Rob Friend als Luca Toni der zweiten Liga? Beide spielen beim Tabellenführer ihrer Liga, haben Stärken im Kopfball, fast die gleiche Körpergröße (wobei die Angaben schwanken) und in dieser Saison fast die gleiche Anzahl an Ligatoren (hier schwanken sie nicht). Gerade die Trefferzahl allerdings hätten vor der Saison wenige für möglich gehalten. Um Luca Tonis möglichen Wechsel nach München wurde bereits Wochen, bevor er feststand, eine umfangreich publizierte Daily Soap veranstaltet. Unter enormem, auch selbst auferlegtem Druck, endlich einen richtig großen Namen zu präsentieren, hatte die Bayernführung die Fühler immerhin nach dem aktuellen Torschützenkönig der italienischen Seria A ausgestreckt, gerade von der UEFA als bester Torjäger Europas mit dem Goldenen Schuh geehrt. Ein Jahr zuvor war Toni mit Italien Weltmeister und danach ins All-Star Team der WM gewählt worden. Exquisit las sich die Liste der spanischen, italienischen und englischen Vereine, die um den Stürmer buhlten, und dass sich Uli Hoeneß schließlich die begehrte Unterschrift sicherte, wurde als großer Coup gefeiert. Dagegen Friend: ein Stürmer „mit der Torquote eines Mittelfeldspielers“, wie in den einschlägigen Foren gejammert wurde. Beim SC Heerenveen nicht über die Rolle des Jokers hinausgekommen, hatte es Friend auch nach seiner Ausleihe nach Almelo nur auf drei Treffer in zwölf Spielen gebracht. Vom „weißen Kahê“ war denn auch die Rede, als es in Gladbach mit dem Toreschießen nicht sofort klappen wollte. Dass man inzwischen über die Parallelen zwischen Toni und Friend sinniert, verweist somit zugleich auf den wesentlichsten Unterschied: Luca Toni hat die Erwartungen erfüllt, Rob Friend sie weit übertroffen. Entsprechend überschwänglicher muss man im Nachhinein dem Duo Ziege-Luhukay zur Verpflichtung gratulieren.

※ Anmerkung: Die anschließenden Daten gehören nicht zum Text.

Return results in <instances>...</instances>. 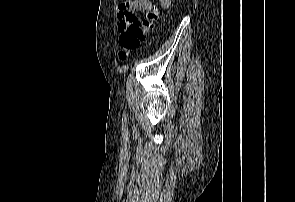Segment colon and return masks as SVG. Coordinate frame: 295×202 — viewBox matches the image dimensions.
Instances as JSON below:
<instances>
[{
  "label": "colon",
  "mask_w": 295,
  "mask_h": 202,
  "mask_svg": "<svg viewBox=\"0 0 295 202\" xmlns=\"http://www.w3.org/2000/svg\"><path fill=\"white\" fill-rule=\"evenodd\" d=\"M159 17V9L157 6H153L146 14V18L140 23H130L127 28L119 36V45L121 52L119 53V59L121 61L127 58V53L137 49L140 46L141 41L145 37V33L152 29L154 22Z\"/></svg>",
  "instance_id": "1"
}]
</instances>
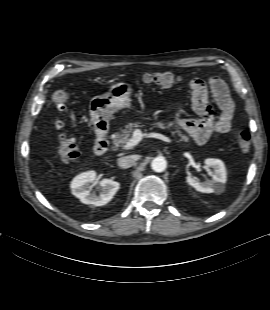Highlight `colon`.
<instances>
[{
  "mask_svg": "<svg viewBox=\"0 0 270 310\" xmlns=\"http://www.w3.org/2000/svg\"><path fill=\"white\" fill-rule=\"evenodd\" d=\"M141 81L147 84H157L164 87H175L180 83V78L170 72H159L153 74H145ZM70 93L66 90H57L52 96V104L57 111H63L70 100ZM210 108V106L208 107ZM64 123L56 120L53 123L54 137L59 147V156L62 161H70L76 159L80 155V148L76 138L68 137L62 129ZM238 149L242 153H247L251 147V136L248 132L243 131L236 137Z\"/></svg>",
  "mask_w": 270,
  "mask_h": 310,
  "instance_id": "5ec220e1",
  "label": "colon"
}]
</instances>
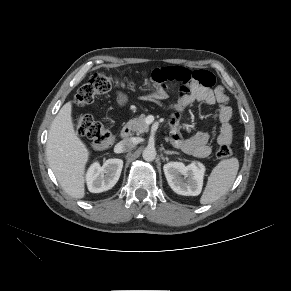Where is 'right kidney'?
I'll list each match as a JSON object with an SVG mask.
<instances>
[{"instance_id": "ca27d5eb", "label": "right kidney", "mask_w": 291, "mask_h": 291, "mask_svg": "<svg viewBox=\"0 0 291 291\" xmlns=\"http://www.w3.org/2000/svg\"><path fill=\"white\" fill-rule=\"evenodd\" d=\"M122 167L121 159H108L102 166L98 162L93 163L86 174L89 191L101 193L114 187L119 180Z\"/></svg>"}]
</instances>
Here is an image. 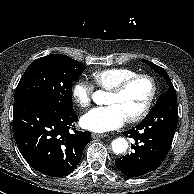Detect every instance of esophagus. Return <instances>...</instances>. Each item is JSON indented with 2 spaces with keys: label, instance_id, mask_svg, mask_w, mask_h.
<instances>
[{
  "label": "esophagus",
  "instance_id": "esophagus-1",
  "mask_svg": "<svg viewBox=\"0 0 194 194\" xmlns=\"http://www.w3.org/2000/svg\"><path fill=\"white\" fill-rule=\"evenodd\" d=\"M93 139L103 138L106 136V134H99V133H92L91 134Z\"/></svg>",
  "mask_w": 194,
  "mask_h": 194
}]
</instances>
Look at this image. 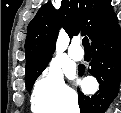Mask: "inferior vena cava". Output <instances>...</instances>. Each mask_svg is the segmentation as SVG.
Wrapping results in <instances>:
<instances>
[{
	"mask_svg": "<svg viewBox=\"0 0 121 113\" xmlns=\"http://www.w3.org/2000/svg\"><path fill=\"white\" fill-rule=\"evenodd\" d=\"M69 113H80L78 103H73L69 107Z\"/></svg>",
	"mask_w": 121,
	"mask_h": 113,
	"instance_id": "1",
	"label": "inferior vena cava"
}]
</instances>
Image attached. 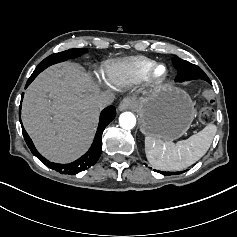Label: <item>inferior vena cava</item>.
Instances as JSON below:
<instances>
[{
    "instance_id": "602c4592",
    "label": "inferior vena cava",
    "mask_w": 237,
    "mask_h": 237,
    "mask_svg": "<svg viewBox=\"0 0 237 237\" xmlns=\"http://www.w3.org/2000/svg\"><path fill=\"white\" fill-rule=\"evenodd\" d=\"M97 104L100 108L109 106L114 101V95L112 93H101L97 96Z\"/></svg>"
}]
</instances>
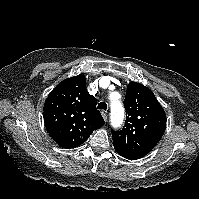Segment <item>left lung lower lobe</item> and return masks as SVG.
Wrapping results in <instances>:
<instances>
[{"mask_svg": "<svg viewBox=\"0 0 199 199\" xmlns=\"http://www.w3.org/2000/svg\"><path fill=\"white\" fill-rule=\"evenodd\" d=\"M117 151V153L119 154V155H121L122 157H124V158H126V159H130V160H136L137 158H134V157H132V156H129L128 154H125V153H123V152H121V151H119V150H116Z\"/></svg>", "mask_w": 199, "mask_h": 199, "instance_id": "left-lung-lower-lobe-1", "label": "left lung lower lobe"}]
</instances>
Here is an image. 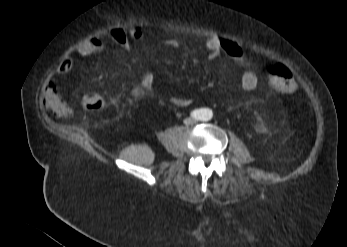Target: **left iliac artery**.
I'll list each match as a JSON object with an SVG mask.
<instances>
[{"instance_id":"1","label":"left iliac artery","mask_w":347,"mask_h":247,"mask_svg":"<svg viewBox=\"0 0 347 247\" xmlns=\"http://www.w3.org/2000/svg\"><path fill=\"white\" fill-rule=\"evenodd\" d=\"M209 117H210V114L209 113H207L205 116H204V120H208L209 119Z\"/></svg>"}]
</instances>
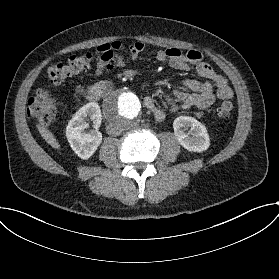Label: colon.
I'll return each instance as SVG.
<instances>
[{"instance_id": "1", "label": "colon", "mask_w": 279, "mask_h": 279, "mask_svg": "<svg viewBox=\"0 0 279 279\" xmlns=\"http://www.w3.org/2000/svg\"><path fill=\"white\" fill-rule=\"evenodd\" d=\"M92 60L89 54L72 55L65 62H54L47 66L46 73L51 84L61 85L66 79L83 73ZM217 117L226 120L233 111L230 100L222 99L217 104ZM56 113V103L49 88H42L35 92L29 100V114L42 124L53 121Z\"/></svg>"}]
</instances>
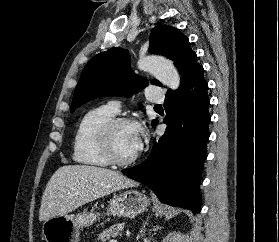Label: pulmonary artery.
<instances>
[{"mask_svg":"<svg viewBox=\"0 0 279 242\" xmlns=\"http://www.w3.org/2000/svg\"><path fill=\"white\" fill-rule=\"evenodd\" d=\"M146 97L148 101L152 103H161L164 100V93L162 92L160 86L150 85L146 89ZM108 108L116 114L120 110V103L116 100H113L109 102Z\"/></svg>","mask_w":279,"mask_h":242,"instance_id":"1","label":"pulmonary artery"}]
</instances>
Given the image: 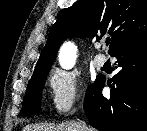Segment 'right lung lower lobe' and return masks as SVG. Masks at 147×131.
I'll list each match as a JSON object with an SVG mask.
<instances>
[{"label":"right lung lower lobe","mask_w":147,"mask_h":131,"mask_svg":"<svg viewBox=\"0 0 147 131\" xmlns=\"http://www.w3.org/2000/svg\"><path fill=\"white\" fill-rule=\"evenodd\" d=\"M111 56L119 68L108 82L111 95H102L105 79L97 77L85 95L86 116L99 131H147V34Z\"/></svg>","instance_id":"1"}]
</instances>
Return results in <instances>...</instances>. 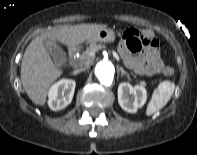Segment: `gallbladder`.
Segmentation results:
<instances>
[{
    "instance_id": "gallbladder-1",
    "label": "gallbladder",
    "mask_w": 197,
    "mask_h": 155,
    "mask_svg": "<svg viewBox=\"0 0 197 155\" xmlns=\"http://www.w3.org/2000/svg\"><path fill=\"white\" fill-rule=\"evenodd\" d=\"M47 51L53 57L56 65L61 66L66 61V53L62 50V48L55 42L47 40L44 42Z\"/></svg>"
}]
</instances>
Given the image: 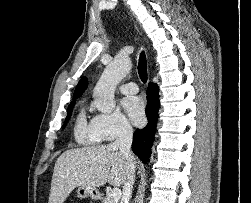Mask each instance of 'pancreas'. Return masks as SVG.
I'll use <instances>...</instances> for the list:
<instances>
[{"instance_id":"cf45deb5","label":"pancreas","mask_w":251,"mask_h":203,"mask_svg":"<svg viewBox=\"0 0 251 203\" xmlns=\"http://www.w3.org/2000/svg\"><path fill=\"white\" fill-rule=\"evenodd\" d=\"M102 203H116L112 198L106 194V197L103 198Z\"/></svg>"}]
</instances>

Zur Gratulation bietet die Tabellensituation beider VfLs derzeit reichlich Anlass, wie Du so treffend erläuterst. Ein paar Haare hätte ich trotzdem in die Ergebnissuppe zu streuen. Ist es unbescheiden, angesichts der Resultate über spielerische Qualität zu jammern? Sicher, solange der Gegner nicht gerade Mainz heißt oder 18 Millionen Euro für vier Offensivkräfte ausgegeben hat, punktet die Borussia mit der Regelmäßigkeit eines Uhrwerks. Aber ebenso berechenbar ist allzu oft ihre Spielweise, und so gibt es wenig jener inspirierten Kombinationen und überraschenden Ideen, die das Herz des romantisch veranlagten Fußballfans erwärmen würden.

Wobei ja speziell im Land des Zweckrationalismus Ästhetik unter dem Generalverdacht des Überflüssigen steht, mit mancherlei fatalen bildungs- und kulturpolitischen Konsequenzen. Entsprechend verbreitet ist unter hiesigen Fußballfans die Neigung, zwischen schönem und erfolgreichem Spiel einen Widerspruch zu konstruieren. Der in Fußballdingen stets lesenswerte Jorge Valdano hat auch hierzu Kluges bemerkt: Niemand, schrieb der Weltmeister und ehemalige Trainer von Real Madrid, „gewinnt, weil er schlecht spielt, sondern obwohl er schlecht spielt. Oder soll man schlecht gespielten Fußball programmieren, um mehr Optionen auf den Sieg zu bekommen?“ Und später: „[M]ich stören die Ideologen des Unglücks, die Angst vor der Freude haben, die Schönheit verschmähen und das Wort ‚Spektakel‘ für subversiv halten. […] Wir wissen alle, dass die Niederlage ein Argument schwächt und der Sieg es stärkt, aber das löst die großen Widersprüche nicht, denn außer Ergebnissen haben wir es auch mit Freude und Emotionen zu tun. Der manchmal beabsichtigte Fehler liegt darin zu denken, dass die Absicht gut zu spielen ein Mangel von Verlierern ist. Wer spielt, strebt danach kreativ, glücklich und frei zu sein, die Fülle zu erreichen, die Solidarität in Anspruch zu nehmen, sich wieder in die Kindheit zurück zu versetzen, zu genießen, sich gehen zu lassen und einen Kampf auferstehen zu lassen, in dem Schönheit möglich ist.“ (Jorge Valdano, Über Fußball, S. 257f.) Schöner kann man den Gründungsmythos der Fohlenelf kaum beschreiben.